Wandering Thoughts archives

2010-10-29

What problems the Maildir mail storage format solves

There is a relatively widespread view that the Maildir mail storage format is the solution to any issue that one is having with traditional mail message storage (cf the comment here). This is not exactly so, and as a result it is important to understand what problems Maildir actually solves and what ones it does nothing about. Or for that matter, the problems that Maildir can make worse.

(In this entry I'm going to compare Maildir against the traditional Unix mbox format.)

Maildir excels at all single-message updates, including deleting single messages and moving them into another folder. These can be done with relatively inexpensive filesystem operations or at the worst, rewriting a single message; by contrast, in mbox format a true delete or significant message modification generally requires copying the entire rest of the mailbox, and indexes can't help mbox at all.

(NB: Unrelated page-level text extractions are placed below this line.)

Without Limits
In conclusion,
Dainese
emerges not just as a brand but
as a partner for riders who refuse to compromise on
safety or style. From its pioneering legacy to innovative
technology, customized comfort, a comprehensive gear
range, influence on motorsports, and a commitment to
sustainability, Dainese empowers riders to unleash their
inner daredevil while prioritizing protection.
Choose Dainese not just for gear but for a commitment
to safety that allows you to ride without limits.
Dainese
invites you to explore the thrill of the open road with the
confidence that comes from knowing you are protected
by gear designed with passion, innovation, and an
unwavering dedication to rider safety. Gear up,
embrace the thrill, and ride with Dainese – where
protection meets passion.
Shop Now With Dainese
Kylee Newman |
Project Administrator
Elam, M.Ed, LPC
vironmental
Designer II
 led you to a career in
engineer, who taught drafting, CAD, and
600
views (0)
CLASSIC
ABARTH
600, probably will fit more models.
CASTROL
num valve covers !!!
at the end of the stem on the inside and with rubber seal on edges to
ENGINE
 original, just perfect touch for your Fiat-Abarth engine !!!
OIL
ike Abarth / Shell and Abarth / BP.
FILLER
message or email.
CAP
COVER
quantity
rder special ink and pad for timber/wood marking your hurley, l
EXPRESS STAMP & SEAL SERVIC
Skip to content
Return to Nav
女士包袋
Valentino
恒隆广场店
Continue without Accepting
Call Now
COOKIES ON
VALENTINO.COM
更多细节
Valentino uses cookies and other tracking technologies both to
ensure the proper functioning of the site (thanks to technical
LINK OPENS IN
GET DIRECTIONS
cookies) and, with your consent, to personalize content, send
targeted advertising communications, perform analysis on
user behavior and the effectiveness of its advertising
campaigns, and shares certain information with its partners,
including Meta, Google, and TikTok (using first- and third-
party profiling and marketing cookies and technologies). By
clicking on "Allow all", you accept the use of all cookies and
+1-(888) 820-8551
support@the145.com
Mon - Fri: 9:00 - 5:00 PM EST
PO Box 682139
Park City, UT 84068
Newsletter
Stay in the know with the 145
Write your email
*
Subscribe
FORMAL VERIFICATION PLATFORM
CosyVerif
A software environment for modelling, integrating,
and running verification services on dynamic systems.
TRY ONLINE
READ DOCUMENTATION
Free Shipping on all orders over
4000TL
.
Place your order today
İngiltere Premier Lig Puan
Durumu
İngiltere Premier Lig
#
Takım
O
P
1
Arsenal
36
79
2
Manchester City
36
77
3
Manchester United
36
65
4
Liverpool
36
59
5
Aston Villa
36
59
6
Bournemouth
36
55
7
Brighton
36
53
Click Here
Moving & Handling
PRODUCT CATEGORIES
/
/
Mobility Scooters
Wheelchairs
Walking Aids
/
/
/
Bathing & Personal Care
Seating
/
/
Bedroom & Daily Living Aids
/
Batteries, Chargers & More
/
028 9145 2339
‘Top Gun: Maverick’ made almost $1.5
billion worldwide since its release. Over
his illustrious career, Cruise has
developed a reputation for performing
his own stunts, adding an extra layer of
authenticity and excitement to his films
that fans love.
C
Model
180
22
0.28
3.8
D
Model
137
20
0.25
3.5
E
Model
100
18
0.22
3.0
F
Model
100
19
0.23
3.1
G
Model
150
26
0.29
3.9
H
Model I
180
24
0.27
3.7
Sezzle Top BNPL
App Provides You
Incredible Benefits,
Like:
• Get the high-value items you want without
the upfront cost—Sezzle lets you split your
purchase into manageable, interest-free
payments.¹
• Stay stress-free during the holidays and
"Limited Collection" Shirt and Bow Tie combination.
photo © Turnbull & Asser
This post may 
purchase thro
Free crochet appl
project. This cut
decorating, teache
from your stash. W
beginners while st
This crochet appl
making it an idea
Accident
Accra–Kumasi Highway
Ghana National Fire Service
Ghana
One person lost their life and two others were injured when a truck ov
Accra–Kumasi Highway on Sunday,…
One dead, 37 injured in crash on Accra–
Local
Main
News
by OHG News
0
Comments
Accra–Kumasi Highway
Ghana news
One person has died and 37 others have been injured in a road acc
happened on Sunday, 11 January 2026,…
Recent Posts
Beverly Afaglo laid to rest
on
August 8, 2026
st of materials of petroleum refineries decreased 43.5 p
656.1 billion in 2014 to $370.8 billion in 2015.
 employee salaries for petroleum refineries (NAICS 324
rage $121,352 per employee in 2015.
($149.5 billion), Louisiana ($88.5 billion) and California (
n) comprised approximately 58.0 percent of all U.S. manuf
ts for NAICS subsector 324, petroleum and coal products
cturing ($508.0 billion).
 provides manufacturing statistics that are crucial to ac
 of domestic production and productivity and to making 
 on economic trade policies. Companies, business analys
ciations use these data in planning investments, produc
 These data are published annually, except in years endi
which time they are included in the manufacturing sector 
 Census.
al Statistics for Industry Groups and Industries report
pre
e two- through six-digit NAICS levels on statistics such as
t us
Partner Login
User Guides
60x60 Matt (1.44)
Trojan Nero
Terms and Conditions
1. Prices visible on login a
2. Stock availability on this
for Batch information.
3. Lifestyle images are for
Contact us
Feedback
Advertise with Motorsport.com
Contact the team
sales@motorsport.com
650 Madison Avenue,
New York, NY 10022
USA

(You can get fast 'delete' in mbox by just marking the message as deleted, but this doesn't reclaim any space and reclaiming space may be important to the user.)

If a message has known flags, Maildir gives you immediate access to it because you can open it by filename. If the message has unknown flags but you know its identifier, you need to scan the directory; this is likely to still be better than a linear read through the mbox file. Indexes can make mbox just as fast as Maildir, though.

Maildir is at best a modest help with any sort of sequential scan situation. If your mail client wants to see four headers from every message in a folder, you still have to open each message and read the first chunk of it. Whether reading the first chunk of a bunch of files is faster than a linear read through an mbox format file is an interesting question, and certainly Maildir isn't going to be faster than doing the equivalent with an indexed mbox file. Reading most of each message is all but certain to be worse than working on an mbox file, because using separate files defeats a lot of OS level readahead and the file data may well be more spread out across the disk than it would have been in a single file.

(If you want to accelerate this sort of scan, you need the relevant headers indexed and cached in some more conveniently digestible format. This is true of both mbox and Maildir.)

All of this assumes that you have either small directories (ie small folders) or non-linear directories and thus can assume that looking up a file in a directory is a very cheap operation. If you're on a Unix that still uses linear directories and you have large folders, simple filename lookup and manipulation can become quite an expensive operation itself (as can scanning the directory).

WhenMaildirWins written at 00:24:05; Add Comment

2010-10-18

The cache eviction death spiral

Here's a cache behavior I've touched on in passing several times but I feel like covering explicitly now. It's what I've taken to call the cache eviction death spiral, where cache evictions start you down a path to grinding death.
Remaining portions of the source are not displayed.